According to a press release, Henrie, best known for his role as Justin Russo in Disney’s “Wizards of Waverly Place,” said: “We wanted an experience for viewers, so we flipped the format on its head. We have someone who’s not an expert — which is me — inviting the audience to go on a journey. We go all over Italy, and we meet with locals, artists, experts, and I’m sitting down asking questions that maybe you at home would want to ask... I was blown away; hopefully, you’ll be blown away, too, because we had some beautiful experiences.”

From the dome of St. Peter’s Basilica in Rome to quaint restoration workshops where the masterpieces of Caravaggio and Michaelangelo are studied, the series weaves adventure with spiritual insight.

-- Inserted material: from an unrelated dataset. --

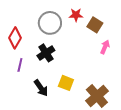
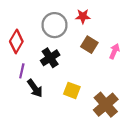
brown square: (95, 25) -> (89, 45), moved
black arrow: (41, 88) -> (35, 88), moved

Catholic actor David Henrie in the new docuseries “Seeking Beauty.” Credit: EWTN Studios
Catholic actor David Henrie in the new docuseries “Seeking Beauty.” Credit: EWTN Studios

In an interview with EWTN News President Montse Alvarado conducted earlier this year, Henrie shared that a moment that stood out to him while filming the series was watching an old Caravaggio painting be restored. He recalled being shown by artists doing the restoration some of the mistakes made in the painting that are only noticeable up close. Henrie called this experience “humanizing.”

“When you think of great artists before you, they’re almost so high that it’s like unreachable … and to get to see their works up close with a restorer was so cool to go, ‘Oh, this person was human. He completely painted over what he did. There was something he tried that didn’t work at all,’” he said. “That was really cool to me to learn how human these artists were and that they were struggling with the same things that I struggle with, just in a different medium.”

The actor emphasized that the common theme throughout the series is “that beauty has a capital B — that beauty is ultimately the language of the divine and a reflection of God.”

The series is produced by EWTN Studios, Digital Continent, and Henrie’s Novo Inspire Studios.

“David Henrie’s passion for storytelling that honors the good, the true, and the beautiful aligns perfectly with EWTN’s legacy of innovative Catholic media,” Peter Gagnon, president of EWTN Studios, said in the press release. “Through ‘Seeking Beauty’ on EWTN+, we’re not just entertaining, we’re inspiring transformation, one breathtaking discovery at a time.”

Henrie’s production company, Novo Inspire Studios, aims to create entertaining, timeless, and meaningful content that the whole family can enjoy. The company’s work was recently nominated by the Television Critics Association Awards for Outstanding Achievement in Family Programming, which Henrie called a “massive honor.”

EWTN Studios was recently launched by EWTN as part of its new organizational restructuring, continuing the media organization’s legacy of creating impactful content in the Catholic sphere in a way that reflects the changing nature of media and evolving technologies.

Season 2 of “Seeking Beauty” recently finished filming in Spain.

Exclusive trailers and behind-the-scenes glimpses are available here. The series will stream exclusively on EWTN+, EWTN’s brand-new dynamic digital platform offering premium faith-inspired content anytime, anywhere.